I drained my glass again. I could really feel the effects of what I’d been drinking. “I still have one question, ma’am—uh, Serafina.
“What’s that, Tephillip?” Hearing her use my first name made me shiver. It made me feel like I had just become her peer, and I kind of liked the feeling.
“Teph. My friends call me Teph. Just before I went down, you gave me that gun and said something about Alexander’s Libraries. What was that all about?”
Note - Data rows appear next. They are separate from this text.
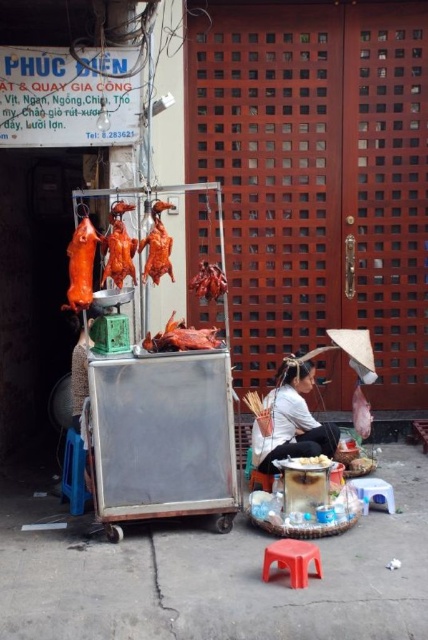 Please describe the position of the point labeled as point [291,420] in the scene.

The point labeled as point [291,420] represents the location of the matte brown hair at center.

You are a customer standing in front of the street food vendor stall. You see the matte brown hair at center and the red plastic stool at lower center. Which object is located to the right when viewed from your perspective?

The matte brown hair at center is positioned on the right side of the red plastic stool at lower center, so from your perspective as a customer standing in front of the stall, the matte brown hair at center is to the right of the red plastic stool at lower center. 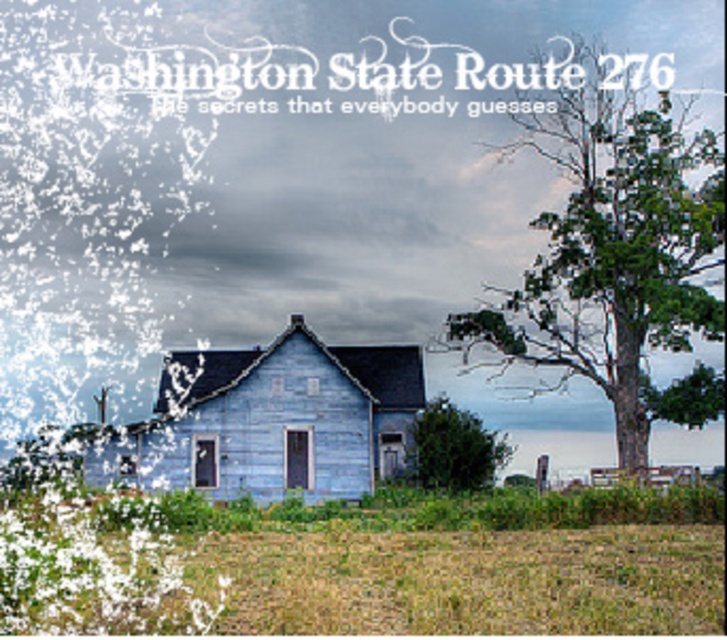 Is green textured tree at right in front of green leafy tree at center?

Yes, green textured tree at right is in front of green leafy tree at center.

Who is more forward, (x=523, y=301) or (x=459, y=483)?

Point (x=459, y=483) is in front.

Who is more distant from viewer, (670, 120) or (441, 465)?

Positioned behind is point (670, 120).

Identify the location of green textured tree at right. (614, 257).

Which of these two, green grass at lower center or green leafy tree at center, stands shorter?

green grass at lower center

Consider the image. Does green grass at lower center have a greater width compared to green leafy tree at center?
She looked toward the shuttle’s airlock to make sure we were alone, then leaned close. Her voice dropped to a conspirational whisper. “That was the Alexandrian Librarians. It’s one very important part of the job, and one we don’t talk about around our passengers. A long time ago, back before the first millennium, there was a great library in a city named Alexand
ria. It was the greatest repository of learning and literature of its day, and it was sacked and burned by an invading army. Around the year 2000 a minor, obscure writer named Byrne or something like that asked the question, What happened to the Alexandrian Librarians? The answer he suggested to his question was that they probably died trying to save the library’s contents. We don’t remember the guy’s name, but we never let ourselves forget his conclusion that people who love learning so much that they’ve dedicated their lives to it are quite likely to put the survival of that learning ahead of their own.”
“Like they did today.”
“Just like. Running a ship is just half our job. The other half is protecting them and what they learn. They can be completely blind to risk, sometimes. We have to be their shield.”
She stood up. “Speaking of our dusty band of scholars, I believe they are in the salon, waiting to throw a party in your honor. Shall we attend, First Officer Ornish?”
I stood up as well, swaying from the effects of the nerve tonic. Then again my nerves felt a lot better than they had in quite a while. “Will there be something to drink? I think I could use one more ”
“Count on it.” She eyed me critically. “But maybe you’d better hold off for a while. Much more alcohol and Clotilde is going to start looking good to you.”
I pulled myself to attention and saluted my captain. “Then maybe I’d better have two, ma’am.”
I served as first officer under Serafina for eight years—conducting a loose but highly educational affair with Clo for the first three—then became the captain of the Gibbon myself. Nine years after that I turned her over to my first officer and took on the job of converting a worn-out heavy cruiser named the Leonardo into a functioning Prezzie craft. A few years later I handed her off the same way as I had the Gibbon.
Now I captain the Marie Curie. Serafina is still my boss, only now she’s in charge of the whole slap-patched Prezzie fleet. It’s one of the high points of my year to come back-Sol, renew our friendship, and sit at our table in Armstrong Hall and watch the greenies go by.